Ciak martedì per le Giornate cinematografiche di Soletta
In un mondo in continua evoluzione le Giornate cinematografiche di Soletta «sono stabili come la roccia», ha detto il direttore della manifestazione Ivo Kümmer. La linea seguita in passato sarà dunque mantenuta anche in occasione di questa 36.esima edizione, in programma a partire da martedì.
Film svizzeri, dibattiti e inviti si succederanno a ritmo frenetico fino a domenica. Il programma ufficiale rispecchia questa costante: saranno proiettati 122 tra film e video, quasi lo stesso numero della scorsa edizione. A meno di forti nevicate o epidemie di influenza il successo di pubblco dovrebbe essere garantito: sono infatti attesi 30.000 spettatori.
«Punteremo sulla stabilità», ha dichiarato Kümmer, secondo il quale lo scopo delle Giornate non è di fare la rivoluzione, ma di offrire una certa continuità. Conseguenza della linea seguita dai responsabili: in assenza di competizione, il festival propone poche prime.
Secondo Kümmer l’assenza di queste ultime non è provocato esclusivamente dalla mancanza di concorrenza: le prime sono difficili da trovare, produttori e cineasti preferiscono infatti debuttare nelle sale cinematografiche prima di proiettare i loro lavori a Soletta.

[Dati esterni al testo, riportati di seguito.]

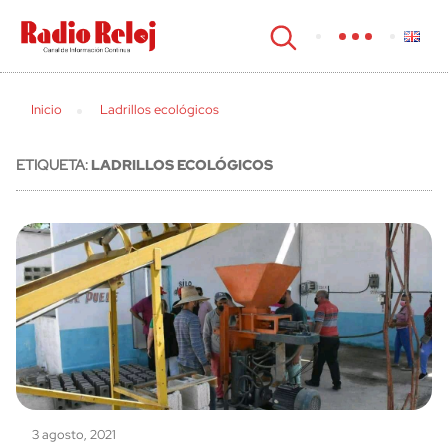
cerrar
Inicio
Ladrillos ecológicos
ETIQUETA:
LADRILLOS ECOLÓGICOS
3 agosto, 2021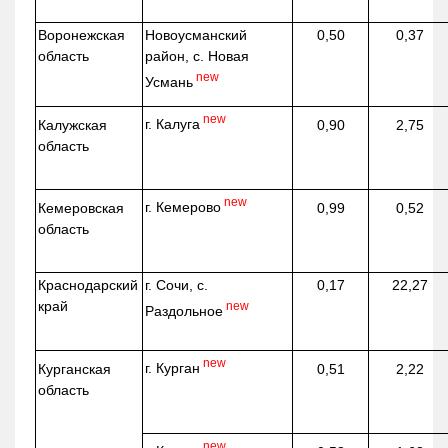
Воронежская
Новоусманский
0,50
0,37
область
район, с. Новая
new
Усмань
new
г. Калуга
Калужская
0,90
2,75
область
new
г. Кемерово
Кемеровская
0,99
0,52
область
Краснодарский
г. Сочи, с.
0,17
22,27
край
new
Раздольное
new
г. Курган
Курганская
0,51
2,22
область
new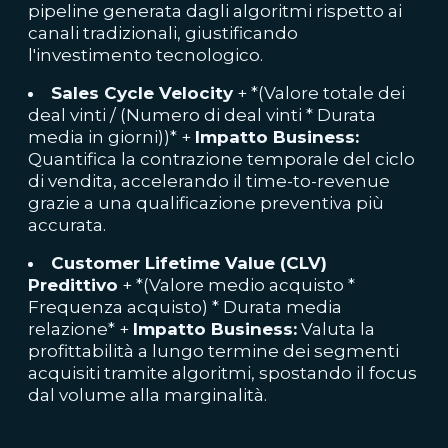
pipeline generata dagli algoritmi rispetto ai
canali tradizionali, giustificando
l'investimento tecnologico.
Sales Cycle Velocity
+ *(Valore totale dei
deal vinti / (Numero di deal vinti * Durata
media in giorni))* +
Impatto Business:
Quantifica la contrazione temporale del ciclo
di vendita, accelerando il time-to-revenue
grazie a una qualificazione preventiva più
accurata.
Customer Lifetime Value (CLV)
Predittivo
+ *(Valore medio acquisto *
Frequenza acquisto) * Durata media
relazione* +
Impatto Business:
Valuta la
profittabilità a lungo termine dei segmenti
acquisiti tramite algoritmi, spostando il focus
dal volume alla marginalità.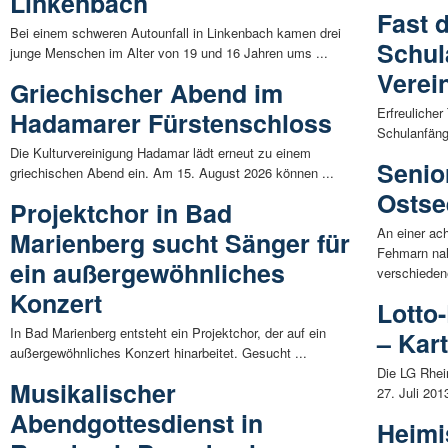
Linkenbach
Fast d
Bei einem schweren Autounfall in Linkenbach kamen drei
Schul
junge Menschen im Alter von 19 und 16 Jahren ums ...
Verei
Griechischer Abend im
Erfreulicher
Hadamarer Fürstenschloss
Schulanfänge
Die Kulturvereinigung Hadamar lädt erneut zu einem
Senio
griechischen Abend ein. Am 15. August 2026 können ...
Ostse
Projektchor in Bad
An einer ach
Marienberg sucht Sänger für
Fehmarn na
ein außergewöhnliches
verschieden
Konzert
Lotto
In Bad Marienberg entsteht ein Projektchor, der auf ein
– Kar
außergewöhnliches Konzert hinarbeitet. Gesucht ...
Die LG Rhei
Musikalischer
27. Juli 201
Abendgottesdienst in
Heimi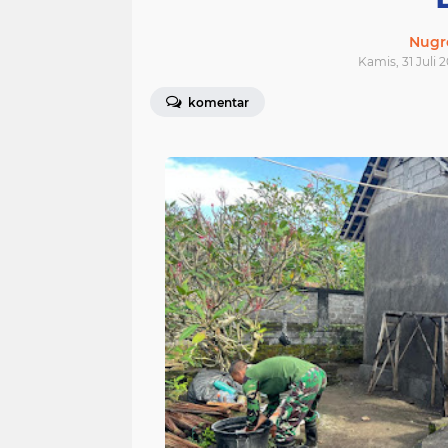
Nugr
Kamis, 31 Juli 2
komentar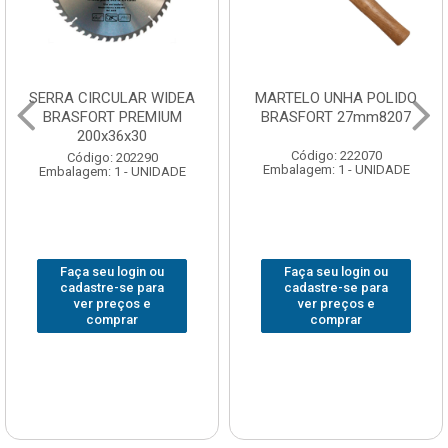
SERRA CIRCULAR WIDEA
MARTELO UNHA POLIDO
BRASFORT PREMIUM
BRASFORT 27mm8207
200x36x30
Código: 222070
Código: 202290
Embalagem: 1 - UNIDADE
Embalagem: 1 - UNIDADE
Faça seu login ou
Faça seu login ou
cadastre-se para
cadastre-se para
ver preços e
ver preços e
comprar
comprar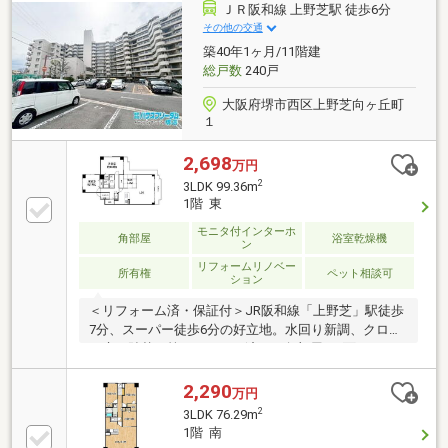
ＪＲ阪和線 上野芝駅 徒歩6分
その他の交通
築40年1ヶ月/11階建
総戸数
240戸
大阪府堺市西区上野芝向ヶ丘町
１
2,698
万円
2
3LDK 99.36m
1階 東
モニタ付インターホ
角部屋
浴室乾燥機
ン
リフォームリノベー
所有権
ペット相談可
ション
＜リフォーム済・保証付＞JR阪和線「上野芝」駅徒歩
7分、スーパー徒歩6分の好立地。水回り新調、クロス
や床の貼替え等リフォーム済み。角部屋・2面バルコ
ニー付きの3LDKです。ペット相談可（条件付）。
2,290
万円
2
3LDK 76.29m
1階 南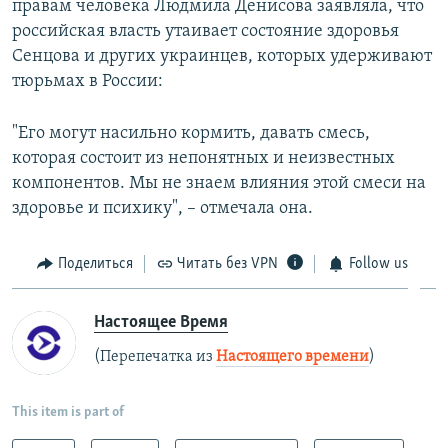
правам человека Людмила Денисова заявляла, что
российская власть утаивает состояние здоровья
Сенцова и других украинцев, которых удерживают
тюрьмах в России:
"Его могут насильно кормить, давать смесь,
которая состоит из непонятных и неизвестных
компонентов. Мы не знаем влияния этой смеси на
здоровье и психику", – отмечала она.
Поделиться
Читать без VPN
Follow us
Настоящее Время
(Перепечатка из
Настоящего времени
)
This item is part of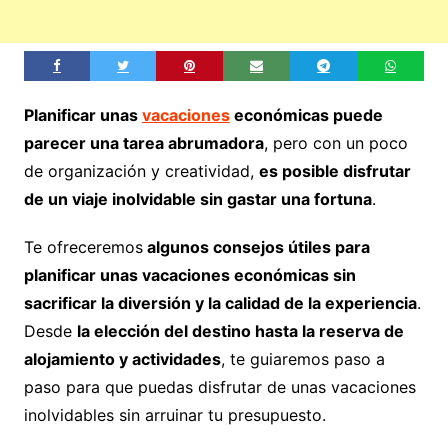
Planificar unas
vacaciones
económicas puede
parecer una tarea abrumadora
, pero con un poco
de organización y creatividad,
es posible disfrutar
de un viaje inolvidable sin gastar una fortuna
.
Te ofreceremos
algunos consejos útiles para
planificar unas vacaciones económicas sin
sacrificar la diversión y la calidad de la experiencia
.
Desde
la elección del destino hasta la reserva de
alojamiento y actividades
, te guiaremos paso a
paso para que puedas disfrutar de unas vacaciones
inolvidables sin arruinar tu presupuesto.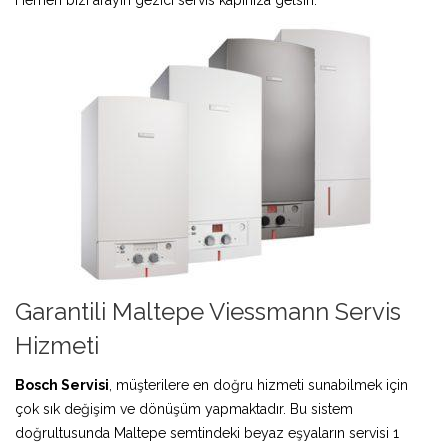
Garantili Maltepe Viessmann Servis
Hizmeti
Bosch Servisi
, müşterilere en doğru hizmeti sunabilmek için
çok sık değişim ve dönüşüm yapmaktadır. Bu sistem
doğrultusunda Maltepe semtindeki beyaz eşyaların servisi 1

«A volte – ha proseguito il direttore – temono l’impatto negativo della critica presente al festival».«Dal punto di vista strategico, il festival di Soletta non è interessante», secondo il cineasta ginevrino Xavier Ruiz, il cui lungometraggio «Neutre» uscirà presto nelle sale della Svizzera romanda.
Tra le assenze di spicco vi sono l’ultima fatica della vodese Anne-Marie Miéville, «Après la réconciliation», in proiezione nelle sale dal 10 gennaio e «Lost and Delirious», di Léa Pool.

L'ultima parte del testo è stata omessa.